** Information provided follows **

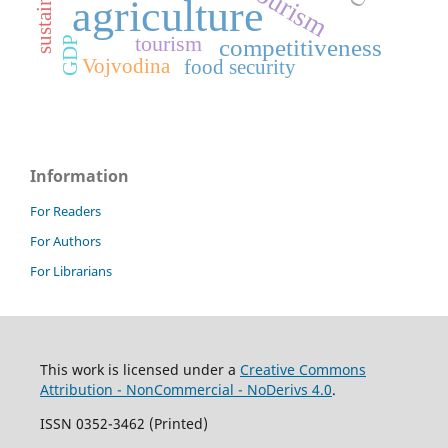
agriculture
tourism
GDP
competitiveness
Vojvodina
food security
Information
For Readers
For Authors
For Librarians
This work is licensed under a
Creative Commons
Attribution - NonCommercial - NoDerivs 4.0
.
ISSN 0352-3462 (Printed)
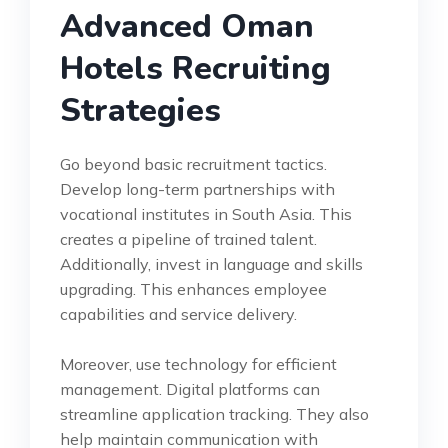
Advanced Oman
Hotels Recruiting
Strategies
Go beyond basic recruitment tactics.
Develop long-term partnerships with
vocational institutes in South Asia. This
creates a pipeline of trained talent.
Additionally, invest in language and skills
upgrading. This enhances employee
capabilities and service delivery.
Moreover, use technology for efficient
management. Digital platforms can
streamline application tracking. They also
help maintain communication with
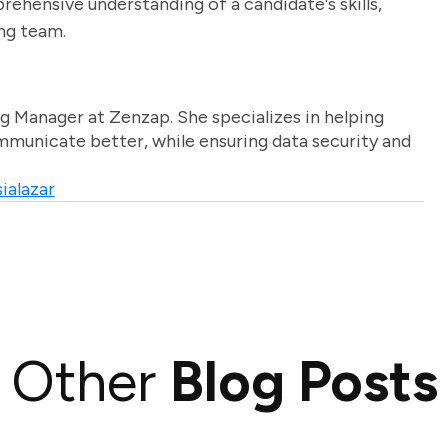
rehensive understanding of a candidate's skills,
ing team.
g Manager at Zenzap. She specializes in helping
unicate better, while ensuring data security and
ialazar
Other
Blog Posts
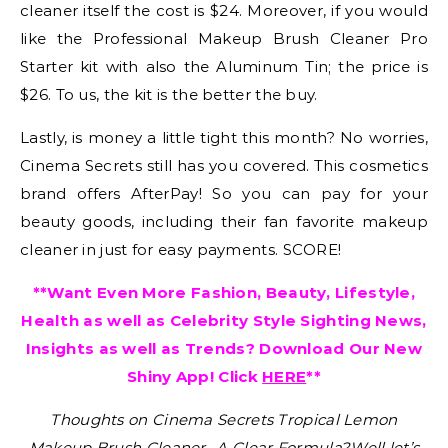
cleaner itself the cost is $24. Moreover, if you would
like the Professional Makeup Brush Cleaner Pro
Starter kit with also the Aluminum Tin; the price is
$26. To us, the kit is the better the buy.
Lastly, is money a little tight this month? No worries,
Cinema Secrets still has you covered. This cosmetics
brand offers AfterPay! So you can pay for your
beauty goods, including their fan favorite makeup
cleaner in just for easy payments. SCORE!
**Want Even More Fashion, Beauty, Lifestyle,
Health as well as Celebrity Style Sighting News,
Insights as well as Trends? Download Our New
Shiny App! Click
HERE
**
Thoughts on Cinema Secrets Tropical Lemon
Makeup Brush Cleaner -A Clear Formula?
Well let’s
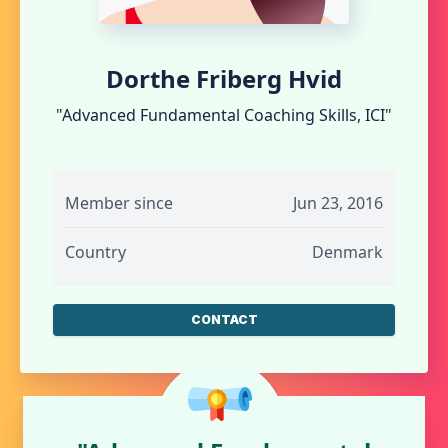
Dorthe Friberg Hvid
"Advanced Fundamental Coaching Skills, ICI"
Member since
Jun 23, 2016
Country
Denmark
CONTACT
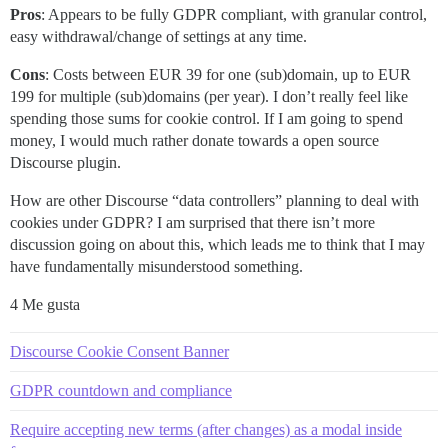
Pros
: Appears to be fully GDPR compliant, with granular control,
easy withdrawal/change of settings at any time.
Cons
: Costs between EUR 39 for one (sub)domain, up to EUR
199 for multiple (sub)domains (per year). I don’t really feel like
spending those sums for cookie control. If I am going to spend
money, I would much rather donate towards a open source
Discourse plugin.
How are other Discourse “data controllers” planning to deal with
cookies under GDPR? I am surprised that there isn’t more
discussion going on about this, which leads me to think that I may
have fundamentally misunderstood something.
4 Me gusta
Discourse Cookie Consent Banner
GDPR countdown and compliance
Require accepting new terms (after changes) as a modal inside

** End of Information provided **

**Your instructions**
The lines from the one containing "upgrading. This enhances employee" through the last line of the entries are to be copied exactly, both ends included, and the pictures are to be omitted.

**Exercise response**
upgrading. This enhances employee
capabilities and service delivery.
Moreover, use technology for efficient
management. Digital platforms can
streamline application tracking. They also
help maintain communication with
rehensive understanding of a candidate's skills,
ing team.
g Manager at Zenzap. She specializes in helping
unicate better, while ensuring data security and
ialazar
Other
Blog Posts
cleaner itself the cost is $24. Moreover, if you would
like the Professional Makeup Brush Cleaner Pro
Starter kit with also the Aluminum Tin; the price is
$26. To us, the kit is the better the buy.
Lastly, is money a little tight this month? No worries,
Cinema Secrets still has you covered. This cosmetics
brand offers AfterPay! So you can pay for your
beauty goods, including their fan favorite makeup
cleaner in just for easy payments. SCORE!
**Want Even More Fashion, Beauty, Lifestyle,
Health as well as Celebrity Style Sighting News,
Insights as well as Trends? Download Our New
Shiny App! Click
HERE
**
Thoughts on Cinema Secrets Tropical Lemon
Makeup Brush Cleaner -A Clear Formula?
Well let’s
Dorthe Friberg Hvid
"Advanced Fundamental Coaching Skills, ICI"
Member since
Jun 23, 2016
Country
Denmark
CONTACT
Pros
: Appears to be fully GDPR compliant, with granular control,
easy withdrawal/change of settings at any time.
Cons
: Costs between EUR 39 for one (sub)domain, up to EUR
199 for multiple (sub)domains (per year). I don’t really feel like
spending those sums for cookie control. If I am going to spend
money, I would much rather donate towards a open source
Discourse plugin.
How are other Discourse “data controllers” planning to deal with
cookies under GDPR? I am surprised that there isn’t more
discussion going on about this, which leads me to think that I may
have fundamentally misunderstood something.
4 Me gusta
Discourse Cookie Consent Banner
GDPR countdown and compliance
Require accepting new terms (after changes) as a modal inside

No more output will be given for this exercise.